Mexico, America’s biggest customer, quickly made alternate plans for supply when Hurricane Harvey shut down Texas refineries and ports late last month. Imports accounted for 72 percent of Mexico’s gasoline sales in July. the trading arm of Petroleos Mexicanos, PMI, booked vessels to haul fuels like gasoline and diesel from Europe, the Caribbean, Asia, Canada, with the quick route from the U.S. Gulf Coast shut off,
 
“Pemex was ahead of the game,” said Sandy Fielden, director of research and commodities for Morningstar Inc. “They’ve got a bunch of cargoes on hand.” But now, with the hurricane shutting ports, “they’re going to get hit with higher prices,” he said.
 
A magnitude 8.2 earthquake with an epicenter near its largest refinery in Salina Cruz was something that Pemex was awoken by a new nightmare on its West Coast early Friday.
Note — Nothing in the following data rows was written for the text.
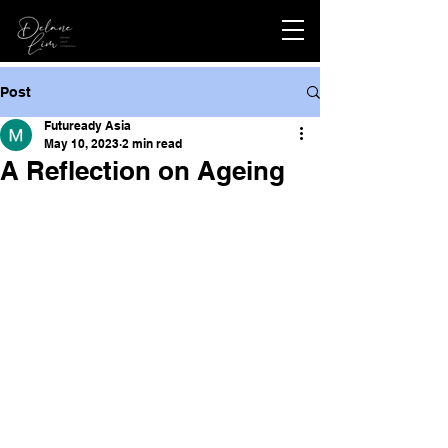
Post
Futuready Asia
May 10, 2023
2 min read
A Reflection on Ageing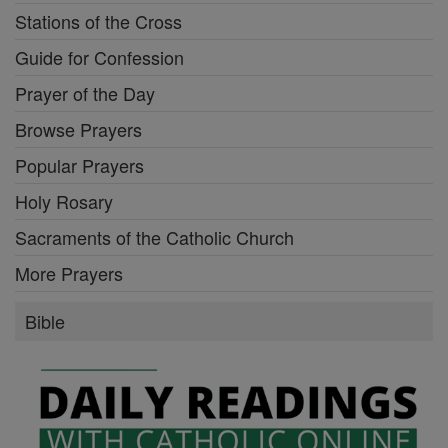
Stations of the Cross
Guide for Confession
Prayer of the Day
Browse Prayers
Popular Prayers
Holy Rosary
Sacraments of the Catholic Church
More Prayers
Bible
Pemex said that the facility was forced into a temporary shutdown after the quake and was shuttered for at least 45 days after a fire in mid-June.
 
Bloomberg vessel-tracking data show that there was a diversion to the U.S. for three ships full of fuel headed to West Africa from Europe. And going to Quebec instead is one of the two that were redirected to Florida.
 
Mason Hamilton, an analyst with the U.S. Energy Information Administration said that Florida has to depend on what tankers can get into its ports as quickly as possible after the refinery and pipeline outages starved Florida of fuel just ahead of Irma.